■ **Exercise goal**:
All entries are to be transcribed verbatim, but images are not carried over.

■ **Exercise inputs**:
──────────────────────────────

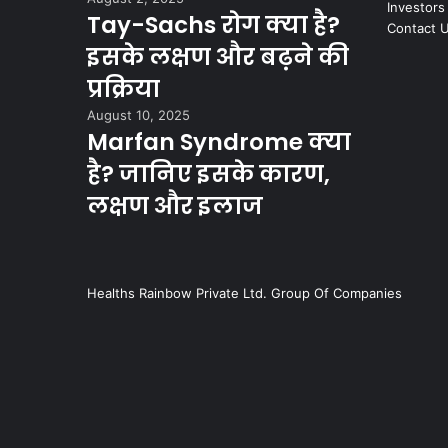
Investors
Tay-Sachs रोग क्या है?
Contact 
इसके लक्षण और बढ़ने की
प्रक्रिया
August 10, 2025
Marfan Syndrome क्या
है? जानिए इसके कारण,
लक्षण और इलाज
Healths Rainbow Private Ltd. Group Of Companies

──────────────────────────────

■ **Answer to this exercise**:
Investors
Tay-Sachs रोग क्या है?
Contact 
इसके लक्षण और बढ़ने की
प्रक्रिया
August 10, 2025
Marfan Syndrome क्या
है? जानिए इसके कारण,
लक्षण और इलाज
Healths Rainbow Private Ltd. Group Of Companies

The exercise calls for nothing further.